Densho Digital Archive
Manzanar National Historic Site Collection
Title: Henry Fukuhara Interview
Narrator: Henry Fukuhara
Interviewer: John Allen
Location:
Date: November 6, 2002
Densho ID: denshovh-fhenry-01-0016

<Begin Segment 16>

JA: And a lot of what you lost wasn't just money and physical things, was it? In terms of pieces of your life?

HF: Yes, that's true, yeah, because we were just, in our case, we were just, we were just getting on our feet when Pearl Harbor happened. If the Pearl Harbor didn't happen, I don't know what would have, you know, I don't know where we would have gone after that as we continued. But I think the one, one great benefit of the war, Pearl Harbor and evacuation and so on, is that the Japanese people were dispersed all over the United States. Before that, the Japanese people were... they were very much to themselves. They were very much to themselves, they had their associations, they had their, they had their annual picnics of where they came from, their prefectures that they came from Japan, and they were very... what would you say? I would say that they were too much to themselves, and if it wasn't for the war I think that they may still be. And because of the war, a lot of the, the students that graduated high school in camp went to college, not in California, but they all went to colleges in the east, or those that graduated high school, that just graduated, that went to camp, they went east. And those people that are like ourselves, for instance, we went east and started a brand-new life, and I'm sure there were thousands of them that did the same thing. So there were, there were Japanese in the United States today that there weren't there before. Like when we went to Farmingdale, we were the only Japanese in Farmingdale. And when we went to Deer Park, we were the only Japanese in Deer Park until, until the war brides happened to reside in Deer Park, but...

[Interruption]

AL: I'd like to know a little bit more about his brothers in the military, and why they decided to serve, if they were drafted, volunteered, where they served, and if they all survived.

JA: How did your brothers happen to decide to go into the military?

HF: They were... they didn't decide, they were picked -- what do you call them when they were --

JA: Drafted.

HF: Drafted. They were, they were drafted -- they were working for the... they were working for the International Harvester Company in Chicago when they were drafted, my brothers.

JA: And where did they serve?

HF: The, the one next to me, Frank, he went to MIS, but he didn't go overseas. The one next to him, Jimmy, he went to MIS and he went overseas. He went to the Philippines first and then he went to Tokyo, and he worked in the Daiichi Building where General MacArthur was, and he said he used to see General MacArthur every day. And then the third brother, George, he went, he went to Germany and France as occupation. So those were the three that went into the service.

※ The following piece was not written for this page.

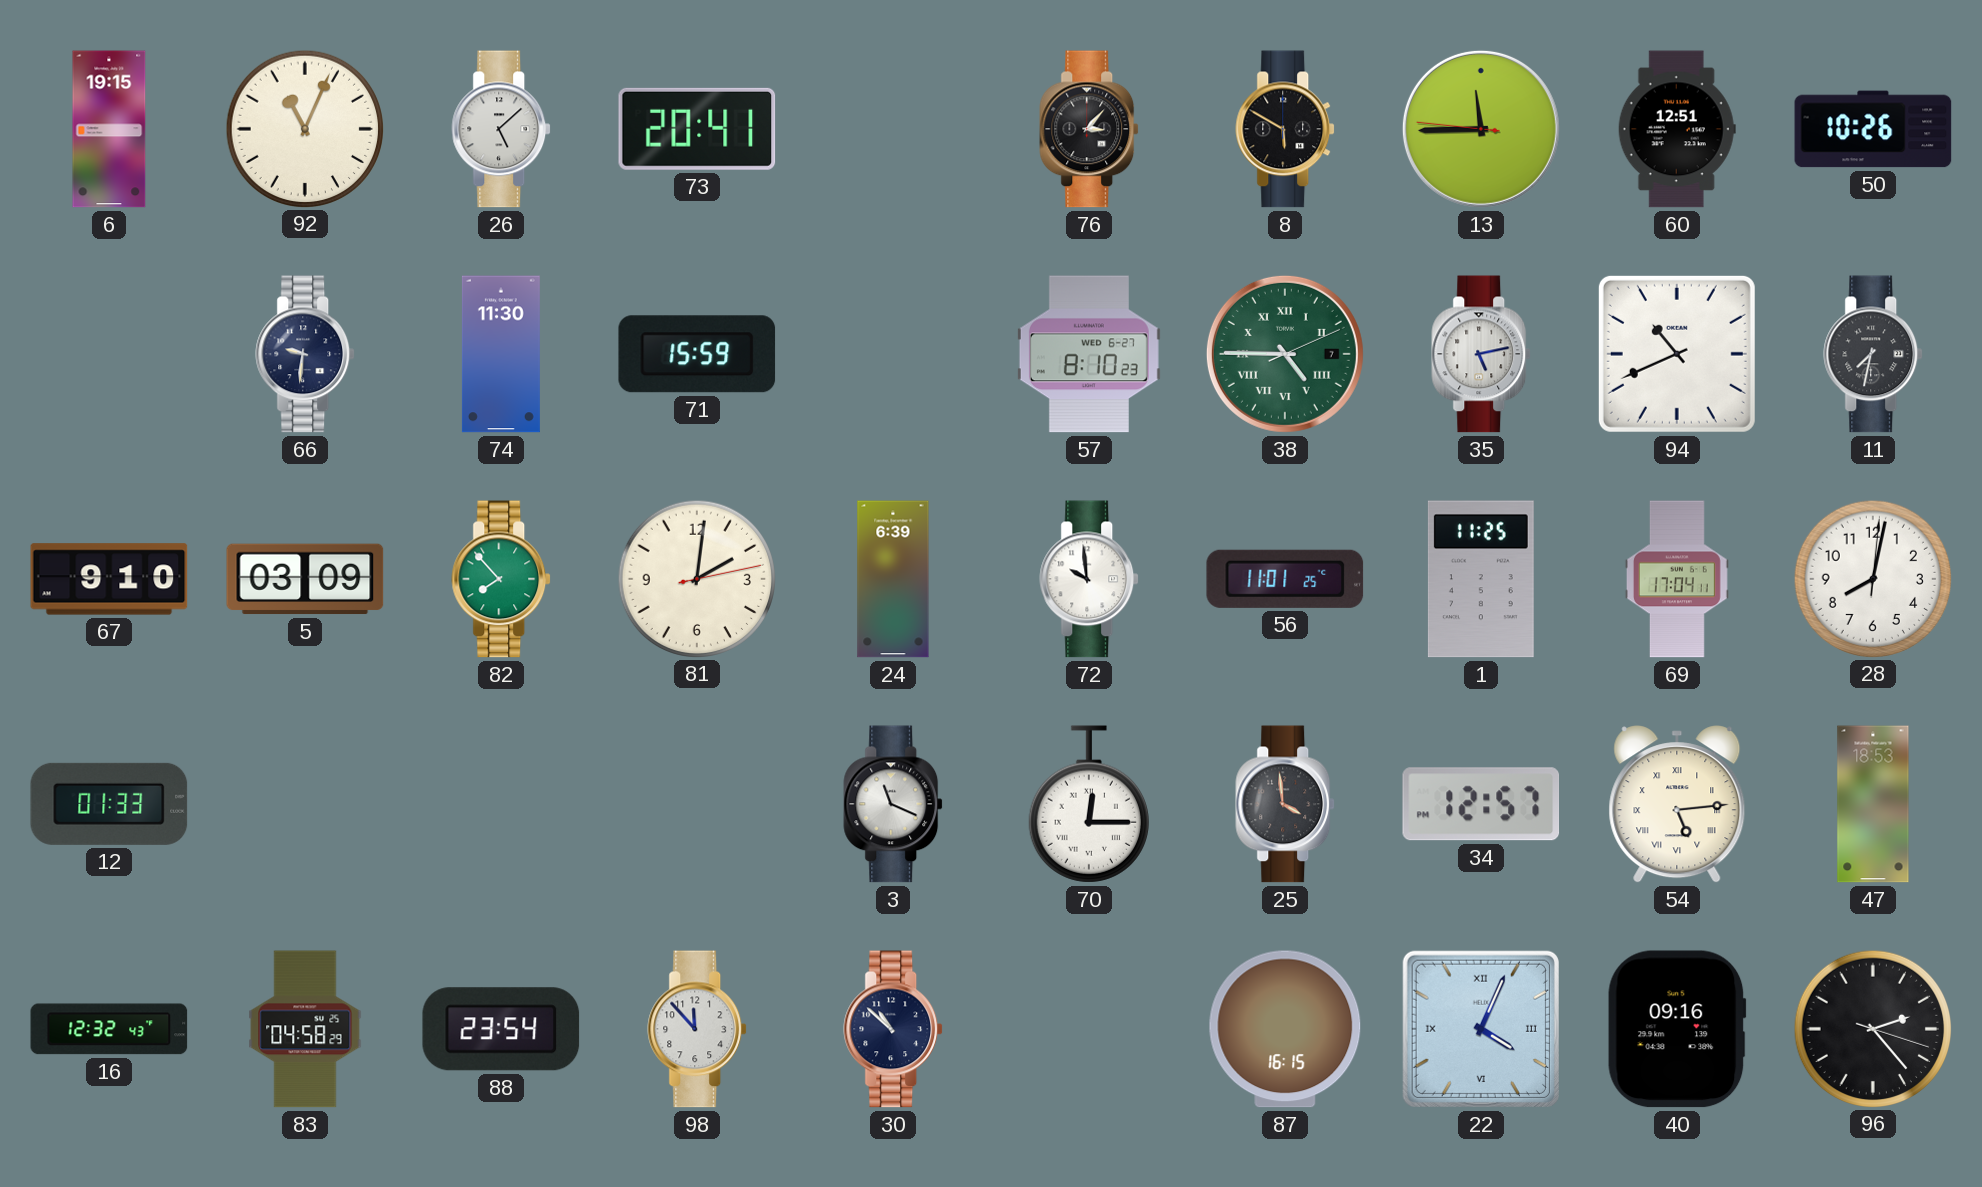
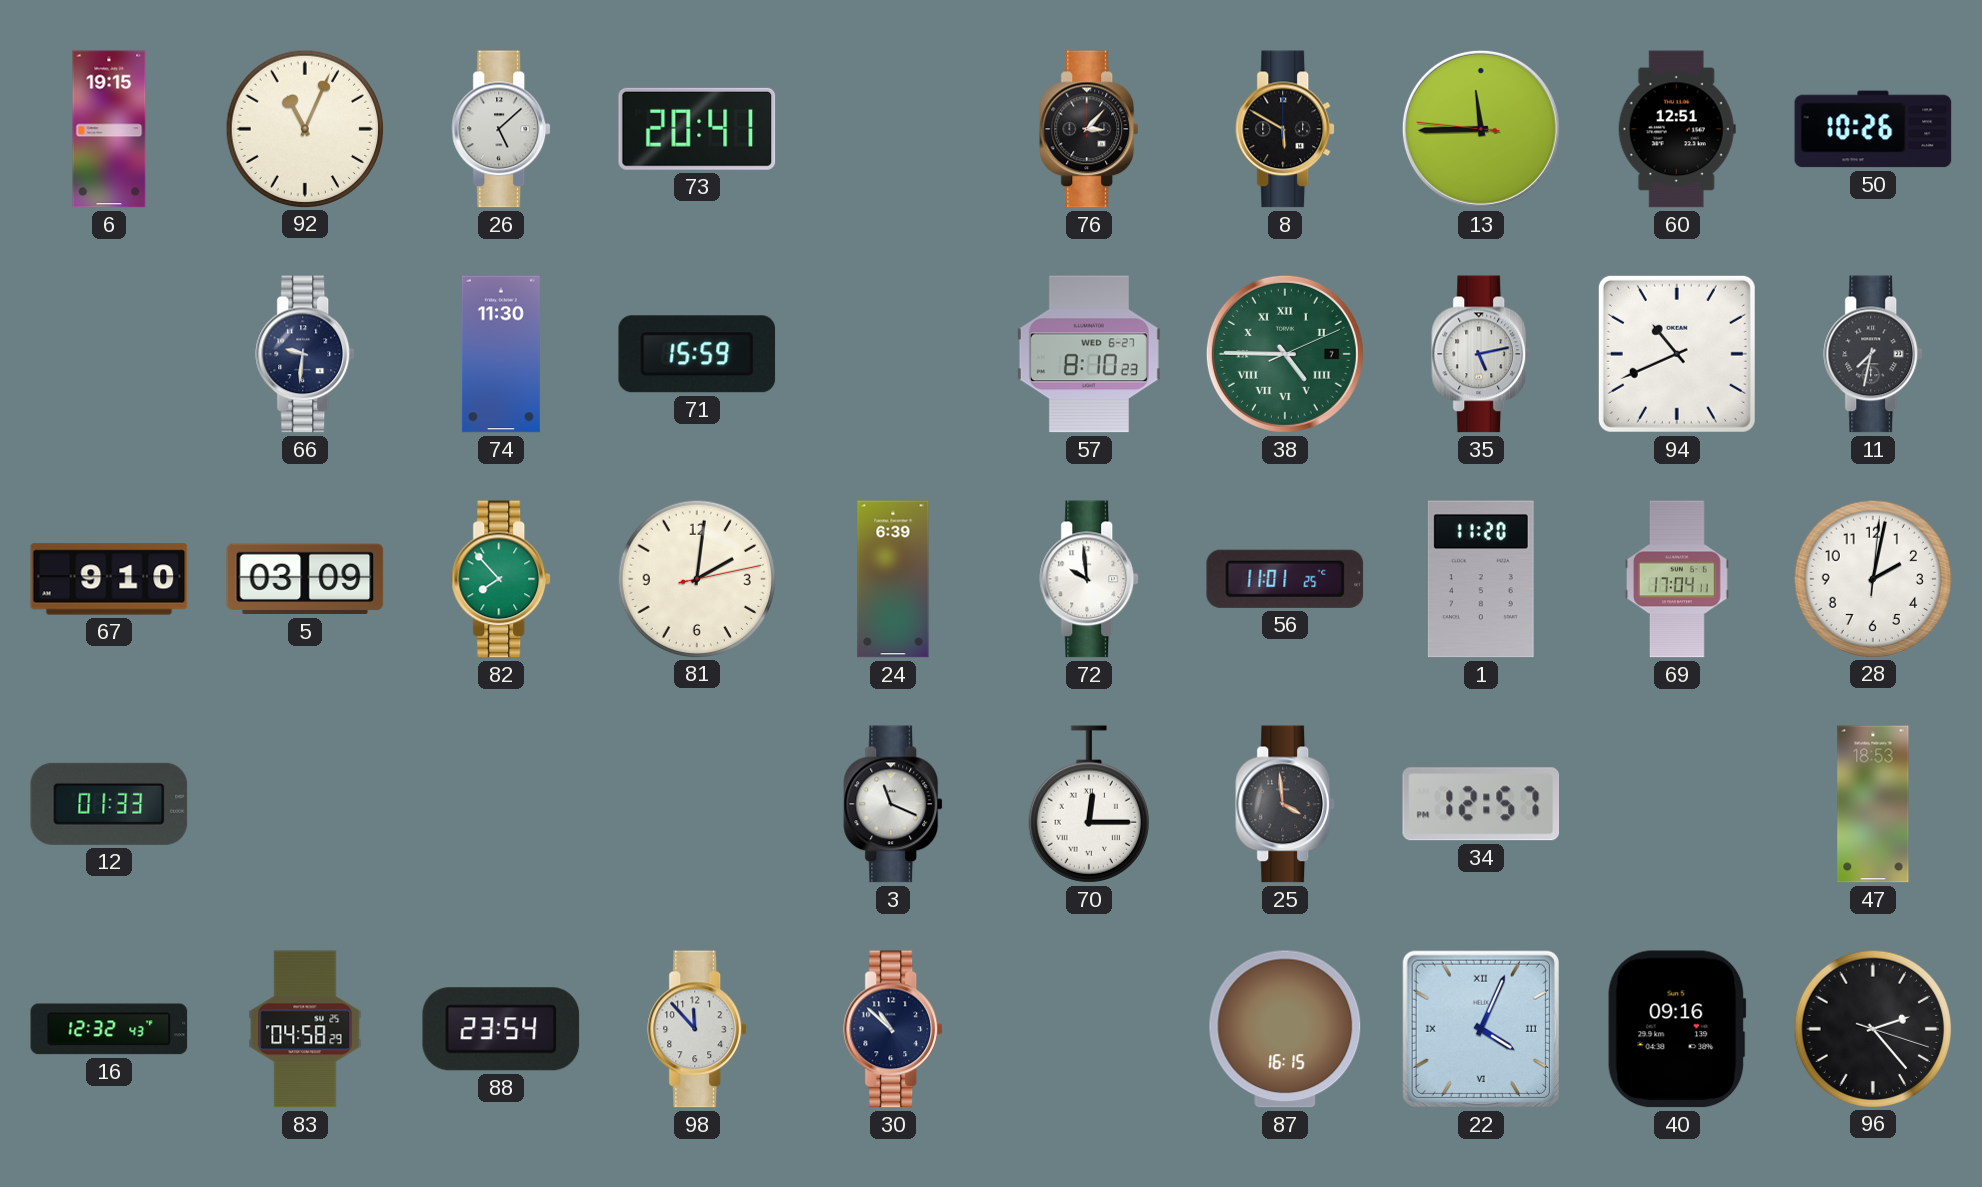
1: 11:25 -> 11:20
28: 8:02 -> 2:02
54: 5:14 -> none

JA: Did they all survive the war?

HF: Yes, because they, they saw no action. You know, they weren't, they weren't in the 442nd or the 100th Battalion, so they were... they had it pretty easy, I would say, as far as being a soldier.

JA: What is MIS?

HF: Military Intelligence Service. That was, they were the ones that went to the South Pacific. In the early part of the war, they went to the South Pacific to be interpreters, where the Japanese were. So, so that's where, that's what the early recruiting, early recruits of the MIS did. But my brother Jimmy went, he went in the tail end so he didn't, he didn't... he went to the Philippines but didn't stay there very long, and he went to Tokyo, so he didn't see any action at all. Yeah, my brothers all went into the service late and so they, so they didn't see any action.